▸ **Page-level text extractions**
↓↓↓

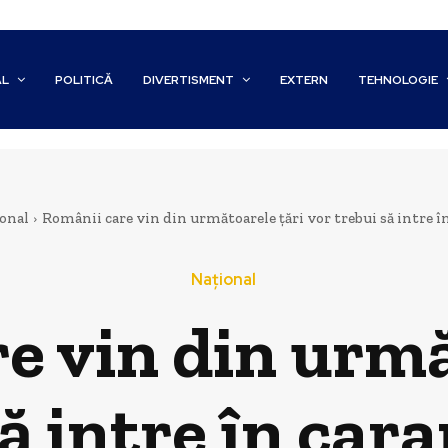
AL
POLITICĂ
DIVERTISMENT
EXTERN
TEHNOLOGIE
onal
Românii care vin din următoarele țări vor trebui să intre în
Național
e vin din urmă
ă intre în cara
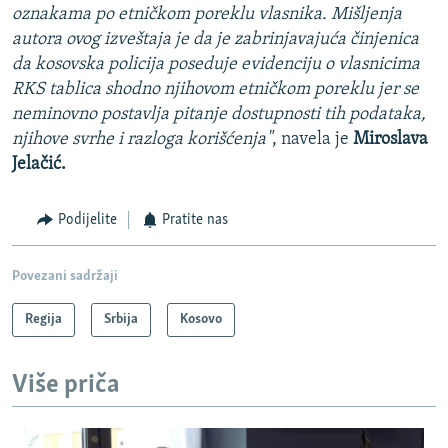
oznakama po etničkom poreklu vlasnika. Mišljenja
autora ovog izveštaja je da je zabrinjavajuća činjenica
da kosovska policija poseduje evidenciju o vlasnicima
RKS tablica shodno njihovom etničkom poreklu jer se
neminovno postavlja pitanje dostupnosti tih podataka,
njihove svrhe i razloga korišćenja"
, navela je
Miroslava
Jelačić.
Podijelite
Pratite nas
Povezani sadržaji
Regija
Srbija
Kosovo
Više priča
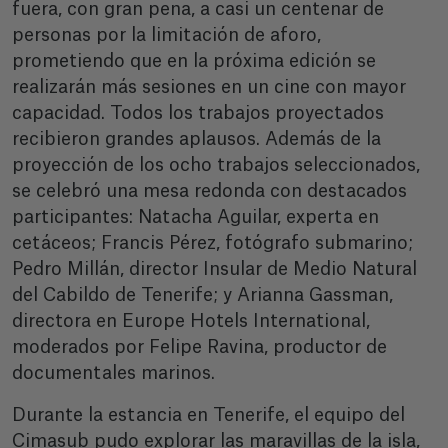
fuera, con gran pena, a casi un centenar de
personas por la limitación de aforo,
prometiendo que en la próxima edición se
realizarán más sesiones en un cine con mayor
capacidad. Todos los trabajos proyectados
recibieron grandes aplausos. Además de la
proyección de los ocho trabajos seleccionados,
se celebró una mesa redonda con destacados
participantes: Natacha Aguilar, experta en
cetáceos; Francis Pérez, fotógrafo submarino;
Pedro Millán, director Insular de Medio Natural
del Cabildo de Tenerife; y Arianna Gassman,
directora en Europe Hotels International,
moderados por Felipe Ravina, productor de
documentales marinos.
Durante la estancia en Tenerife, el equipo del
Cimasub pudo explorar las maravillas de la isla,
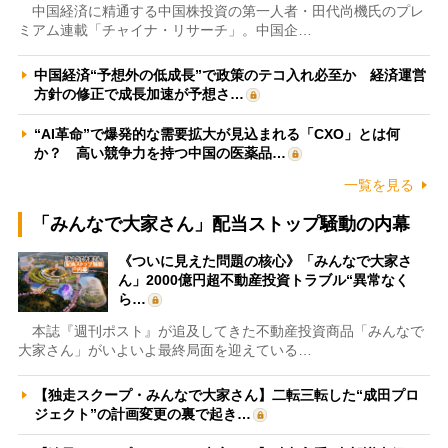
中国経済に精通する中国株投資の第一人者・田代尚機氏のプレ
ミアム連載「チャイナ・リサーチ」。中国企…
中国経済“予想外の低成長”で政策のテコ入れ必至か 経済運営
方針の修正で成長加速が予想さ…
“AI革命”で爆発的な需要拡大が見込まれる「CXO」とは何
か？ 高い競争力を持つ中国の医薬品…
一覧を見る
「みんなで大家さん」配当ストップ騒動の内幕
《ついに見えた問題の核心》「みんなで大家さ
ん」2000億円超不動産投資トラブル“異常なく
ら…
本誌『週刊ポスト』が追及してきた不動産投資商品「みんなで
大家さん」がいよいよ最終局面を迎えている…
【独走スクープ・みんなで大家さん】二転三転した“成田プロ
ジェクト”の計画変更の裏で起き…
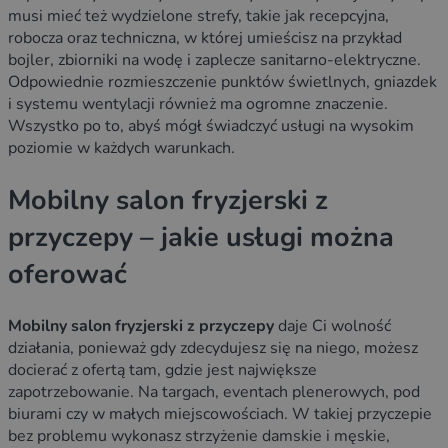
musi mieć też wydzielone strefy, takie jak recepcyjna,
robocza oraz techniczna, w której umieścisz na przykład
bojler, zbiorniki na wodę i zaplecze sanitarno-elektryczne.
Odpowiednie rozmieszczenie punktów świetlnych, gniazdek
i systemu wentylacji również ma ogromne znaczenie.
Wszystko po to, abyś mógł świadczyć usługi na wysokim
poziomie w każdych warunkach.
Mobilny salon fryzjerski z
przyczepy – jakie usługi można
oferować
Mobilny salon fryzjerski
z przyczepy
daje Ci wolność
działania, ponieważ gdy zdecydujesz się na niego, możesz
docierać z ofertą tam, gdzie jest największe
zapotrzebowanie. Na targach, eventach plenerowych, pod
biurami czy w małych miejscowościach. W takiej przyczepie
bez problemu wykonasz strzyżenie damskie i męskie,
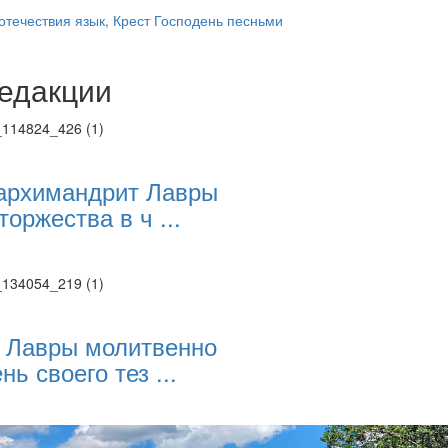
отечествия язык, Крест Господень песньми
едакции
Веб-камеры
ие трансляции
ие трансляции
ие трансляции
ие трансляции
архимандрит Лавры
ие трансляции
торжества в ч ...
ие трансляции
ие трансляции
ие трансляции
 Лавры молитвенно
нь своего тез ...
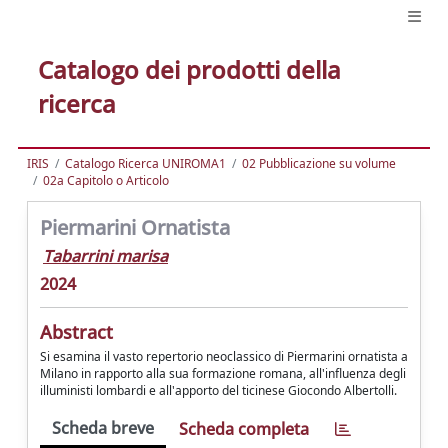
Catalogo dei prodotti della
ricerca
IRIS
Catalogo Ricerca UNIROMA1
02 Pubblicazione su volume
02a Capitolo o Articolo
Piermarini Ornatista
Tabarrini marisa
2024
Abstract
Si esamina il vasto repertorio neoclassico di Piermarini ornatista a
Milano in rapporto alla sua formazione romana, all'influenza degli
illuministi lombardi e all'apporto del ticinese Giocondo Albertolli.
Scheda breve
Scheda completa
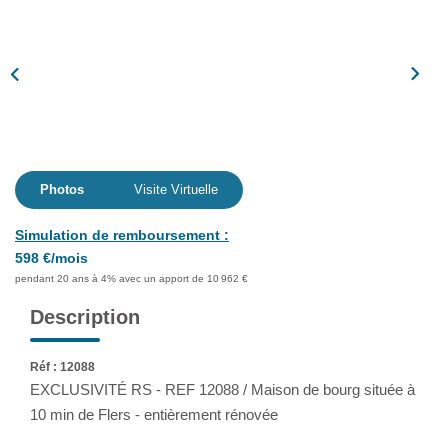
Assurance
Extranet
NOS AGENCES
Photos
Visite Virtuelle
Simulation de remboursement :
598 €/mois
pendant 20 ans à 4% avec un apport de 10 962 €
Description
Réf : 12088
EXCLUSIVITÉ RS - REF 12088 / Maison de bourg située à
10 min de Flers - entièrement rénovée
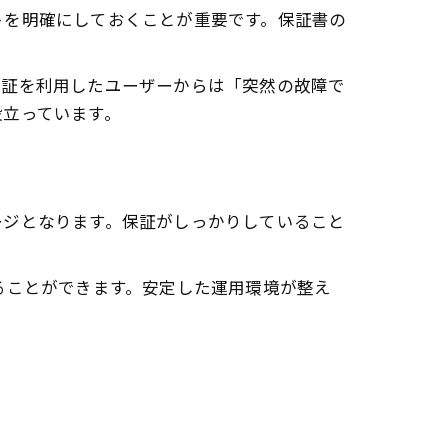
法
トを明確にしておくことが重要です。保証書の
保証を利用したユーザーからは「突然の故障で
役立っています。
ージとなります。保証がしっかりしていること
ることができます。安定した運用環境が整え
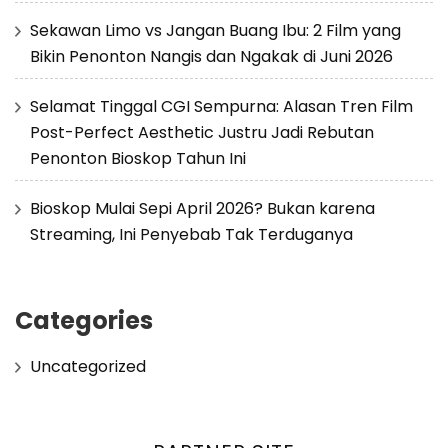
Sekawan Limo vs Jangan Buang Ibu: 2 Film yang
Bikin Penonton Nangis dan Ngakak di Juni 2026
Selamat Tinggal CGI Sempurna: Alasan Tren Film
Post-Perfect Aesthetic Justru Jadi Rebutan
Penonton Bioskop Tahun Ini
Bioskop Mulai Sepi April 2026? Bukan karena
Streaming, Ini Penyebab Tak Terduganya
Categories
Uncategorized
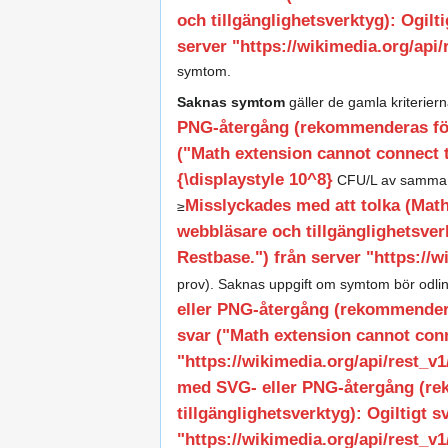
och tillgänglighetsverktyg): Ogilt
server "https://wikimedia.org/api/r
symtom.
Saknas symtom
gäller de gamla kriterier
PNG-återgång (rekommenderas för 
("Math extension cannot connect to
{\displaystyle 10^8}
CFU/L av samma bak
Misslyckades med att tolka (Ma
≥
webbläsare och tillgänglighetsver
Restbase.") från server "https://wi
prov). Saknas uppgift om symtom bör odling
eller PNG-återgång (rekommendera
svar ("Math extension cannot conn
"https://wikimedia.org/api/rest_v1/
med SVG- eller PNG-återgång (r
tillgänglighetsverktyg): Ogiltigt 
"https://wikimedia.org/api/rest_v1/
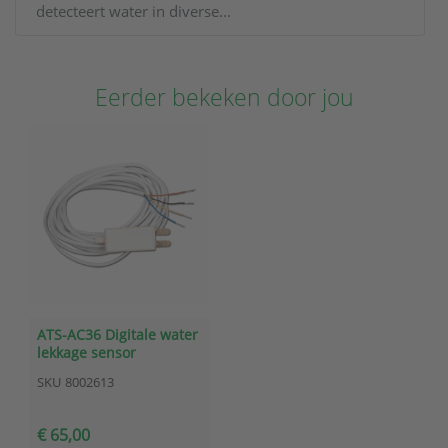
detecteert water in diverse...
Eerder bekeken door jou
ATS-AC36 Digitale water
lekkage sensor
SKU
8002613
€ 65,00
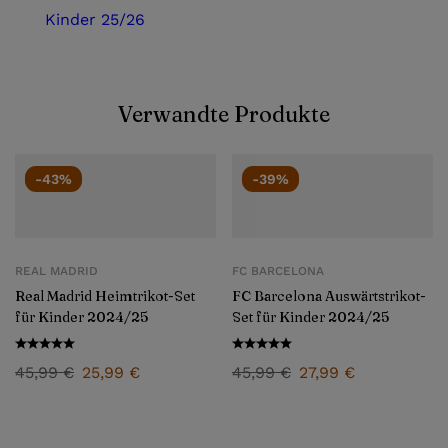
Kinder 25/26
Verwandte Produkte
-43%
-39%
REAL MADRID
FC BARCELONA
Real Madrid Heimtrikot-Set
FC Barcelona Auswärtstrikot-
für Kinder 2024/25
Set für Kinder 2024/25
45,99
€
25,99
€
45,99
€
27,99
€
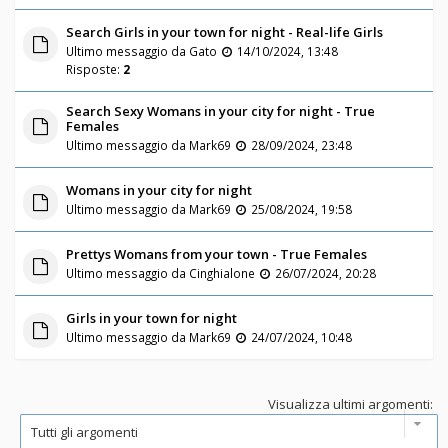
Search Girls in your town for night - Real-life Girls
Ultimo messaggio da
Gato
14/10/2024, 13:48
Risposte:
2
Search Sexy Womans in your city for night - True
Females
Ultimo messaggio da
Mark69
28/09/2024, 23:48
Womans in your city for night
Ultimo messaggio da
Mark69
25/08/2024, 19:58
Prettys Womans from your town - True Females
Ultimo messaggio da
Cinghialone
26/07/2024, 20:28
Girls in your town for night
Ultimo messaggio da
Mark69
24/07/2024, 10:48
Visualizza ultimi argomenti:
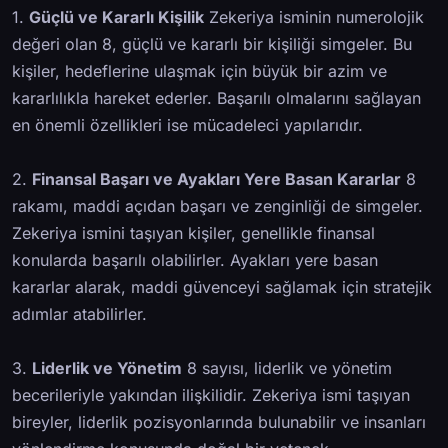
1.
Güçlü ve Kararlı Kişilik
Zekeriya isminin numerolojik
değeri olan 8, güçlü ve kararlı bir kişiliği simgeler. Bu
kişiler, hedeflerine ulaşmak için büyük bir azim ve
kararlılıkla hareket ederler. Başarılı olmalarını sağlayan
en önemli özellikleri ise mücadeleci yapılarıdır.
2.
Finansal Başarı ve Ayakları Yere Basan Kararlar
8
rakamı, maddi açıdan başarı ve zenginliği de simgeler.
Zekeriya ismini taşıyan kişiler, genellikle finansal
konularda başarılı olabilirler. Ayakları yere basan
kararlar alarak, maddi güvenceyi sağlamak için stratejik
adımlar atabilirler.
3.
Liderlik ve Yönetim
8 sayısı, liderlik ve yönetim
becerileriyle yakından ilişkilidir. Zekeriya ismi taşıyan
bireyler, liderlik pozisyonlarında bulunabilir ve insanları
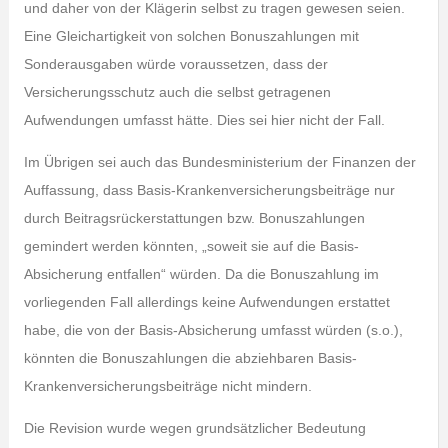
und daher von der Klägerin selbst zu tragen gewesen seien.
Eine Gleichartigkeit von solchen Bonuszahlungen mit
Sonderausgaben würde voraussetzen, dass der
Versicherungsschutz auch die selbst getragenen
Aufwendungen umfasst hätte. Dies sei hier nicht der Fall.
Im Übrigen sei auch das Bundesministerium der Finanzen der
Auffassung, dass Basis-Krankenversicherungsbeiträge nur
durch Beitragsrückerstattungen bzw. Bonuszahlungen
gemindert werden könnten, „soweit sie auf die Basis-
Absicherung entfallen“ würden. Da die Bonuszahlung im
vorliegenden Fall allerdings keine Aufwendungen erstattet
habe, die von der Basis-Absicherung umfasst würden (s.o.),
könnten die Bonuszahlungen die abziehbaren Basis-
Krankenversicherungsbeiträge nicht mindern.
Die Revision wurde wegen grundsätzlicher Bedeutung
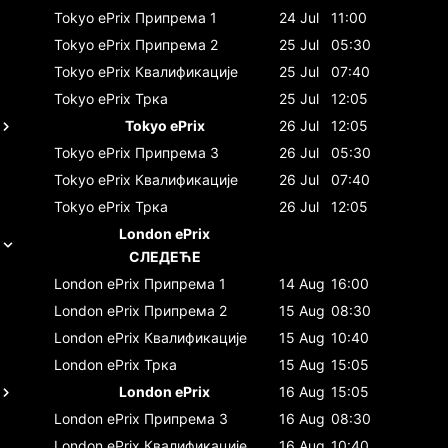
Tokyo ePrix
Припрема 1
24 Jul
11:00
Tokyo ePrix
Припрема 2
25 Jul
05:30
Tokyo ePrix
Квалификације
25 Jul
07:40
Tokyo ePrix
Трка
25 Jul
12:05
Tokyo ePrix
26 Jul
12:05
Tokyo ePrix
Припрема 3
26 Jul
05:30
Tokyo ePrix
Квалификације
26 Jul
07:40
Tokyo ePrix
Трка
26 Jul
12:05
London ePrix
СЛЕДЕЋЕ
London ePrix
Припрема 1
14 Aug
16:00
London ePrix
Припрема 2
15 Aug
08:30
London ePrix
Квалификације
15 Aug
10:40
London ePrix
Трка
15 Aug
15:05
London ePrix
16 Aug
15:05
London ePrix
Припрема 3
16 Aug
08:30
London ePrix
Квалификације
16 Aug
10:40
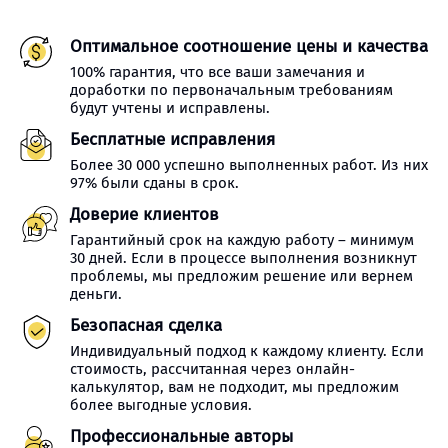
Оптимальное соотношение цены и качества
100% гарантия, что все ваши замечания и
доработки по первоначальным требованиям
будут учтены и исправлены.
Бесплатные исправления
Более 30 000 успешно выполненных работ. Из них
97% были сданы в срок.
Доверие клиентов
Гарантийный срок на каждую работу – минимум
30 дней. Если в процессе выполнения возникнут
проблемы, мы предложим решение или вернем
деньги.
Безопасная сделка
Индивидуальный подход к каждому клиенту. Если
стоимость, рассчитанная через онлайн-
калькулятор, вам не подходит, мы предложим
более выгодные условия.
Профессиональные авторы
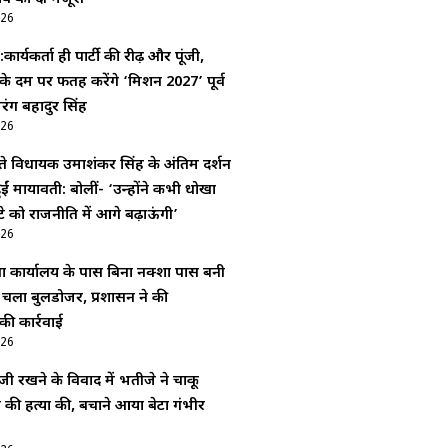
026
कार्यकर्ता ही पार्टी की रीढ़ और पूंजी,
ं के दम पर फतह करेंगे ‘मिशन 2027’ पूर्व
ंग बहादुर सिंह
026
े विधायक उमाशंकर सिंह के अंतिम दर्शन
ईं मायावती: बोलीं- ‘उन्होंने कभी धोखा
ेटे को राजनीति में आगे बढ़ाऊंगी’
026
 कार्यालय के पास बिना नक्शा पास बनी
र चला बुलडोजर, प्रशासन ने की
की कार्रवाई
026
जी रखने के विवाद में भतीजे ने चाकू
की हत्या की, बचाने आया बेटा गंभीर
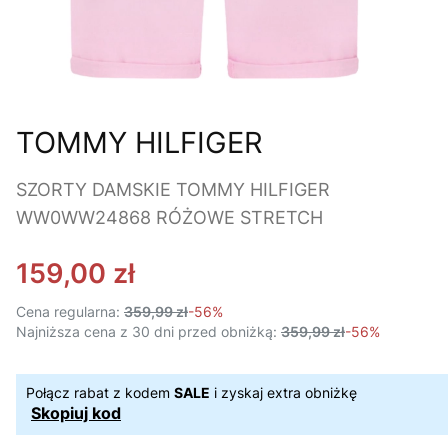
TOMMY HILFIGER
SZORTY DAMSKIE TOMMY HILFIGER
WW0WW24868 RÓŻOWE STRETCH
159,00 zł
Cena regularna:
359,99 zł
-56%
Najniższa cena z 30 dni przed obniżką:
359,99 zł
-56%
Połącz rabat z kodem
SALE
i zyskaj extra obniżkę
Skopiuj kod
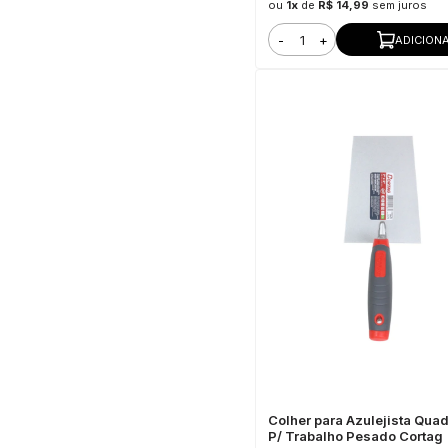
ou
1x
de
R$ 14,99
sem juros
-
+
ADICION
Colher para Azulejista Qua
P/ Trabalho Pesado Cortag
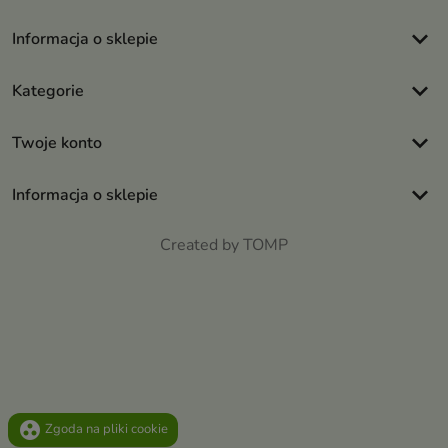
keyboard_arrow_down
Informacja o sklepie
keyboard_arrow_down
Kategorie
keyboard_arrow_down
Twoje konto
keyboard_arrow_down
Informacja o sklepie
Created by TOMP
group_work
Zgoda na pliki cookie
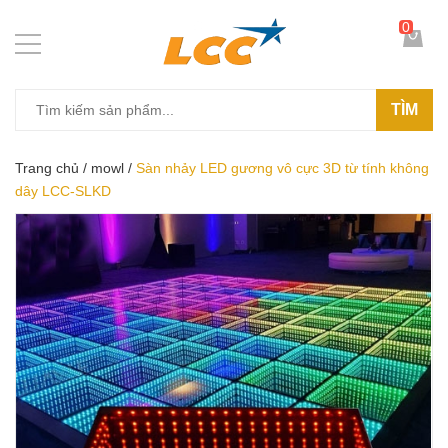
0
TÌM
Trang chủ
/
mowl
/
Sàn nhảy LED gương vô cực 3D từ tính không
dây LCC-SLKD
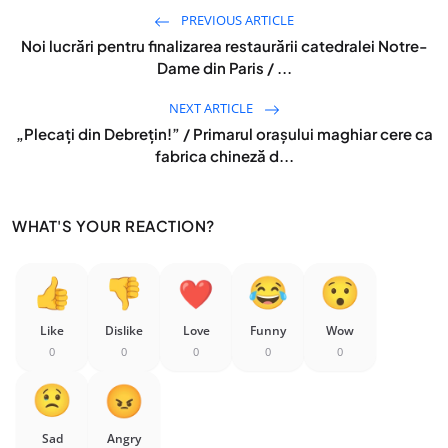
PREVIOUS ARTICLE
Noi lucrări pentru finalizarea restaurării catedralei Notre-
Dame din Paris / ...
NEXT ARTICLE
„Plecați din Debrețin!” / Primarul orașului maghiar cere ca
fabrica chineză d...
WHAT'S YOUR REACTION?
Like
Dislike
Love
Funny
Wow
0
0
0
0
0
Sad
Angry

↑↑↑

▸ **What the exercise asks**
What is needed is an exact copy of the lines from the beginning of the data through the line containing "działania, ponieważ gdy", both included, without any pictures.

▸ **Task response**
AL
POLITICĂ
DIVERTISMENT
EXTERN
TEHNOLOGIE
onal
Românii care vin din următoarele țări vor trebui să intre în
Național
e vin din urmă
ă intre în cara
oznakama po etničkom poreklu vlasnika. Mišljenja
autora ovog izveštaja je da je zabrinjavajuća činjenica
da kosovska policija poseduje evidenciju o vlasnicima
RKS tablica shodno njihovom etničkom poreklu jer se
neminovno postavlja pitanje dostupnosti tih podataka,
njihove svrhe i razloga korišćenja"
, navela je
Miroslava
Jelačić.
Podijelite
Pratite nas
Povezani sadržaji
Regija
Srbija
Kosovo
Više priča
fuera, con gran pena, a casi un centenar de
personas por la limitación de aforo,
prometiendo que en la próxima edición se
realizarán más sesiones en un cine con mayor
capacidad. Todos los trabajos proyectados
recibieron grandes aplausos. Además de la
proyección de los ocho trabajos seleccionados,
se celebró una mesa redonda con destacados
participantes: Natacha Aguilar, experta en
cetáceos; Francis Pérez, fotógrafo submarino;
Pedro Millán, director Insular de Medio Natural
del Cabildo de Tenerife; y Arianna Gassman,
directora en Europe Hotels International,
moderados por Felipe Ravina, productor de
documentales marinos.
Durante la estancia en Tenerife, el equipo del
Cimasub pudo explorar las maravillas de la isla,
中国経済に精通する中国株投資の第一人者・田代尚機氏のプレ
ミアム連載「チャイナ・リサーチ」。中国企…
中国経済“予想外の低成長”で政策のテコ入れ必至か 経済運営
方針の修正で成長加速が予想さ…
“AI革命”で爆発的な需要拡大が見込まれる「CXO」とは何
か？ 高い競争力を持つ中国の医薬品…
一覧を見る
「みんなで大家さん」配当ストップ騒動の内幕
《ついに見えた問題の核心》「みんなで大家さ
ん」2000億円超不動産投資トラブル“異常なく
ら…
本誌『週刊ポスト』が追及してきた不動産投資商品「みんなで
大家さん」がいよいよ最終局面を迎えている…
【独走スクープ・みんなで大家さん】二転三転した“成田プロ
ジェクト”の計画変更の裏で起き…
musi mieć też wydzielone strefy, takie jak recepcyjna,
robocza oraz techniczna, w której umieścisz na przykład
bojler, zbiorniki na wodę i zaplecze sanitarno-elektryczne.
Odpowiednie rozmieszczenie punktów świetlnych, gniazdek
i systemu wentylacji również ma ogromne znaczenie.
Wszystko po to, abyś mógł świadczyć usługi na wysokim
poziomie w każdych warunkach.
Mobilny salon fryzjerski z
przyczepy – jakie usługi można
oferować
Mobilny salon fryzjerski
z przyczepy
daje Ci wolność
działania, ponieważ gdy zdecydujesz się na niego, możesz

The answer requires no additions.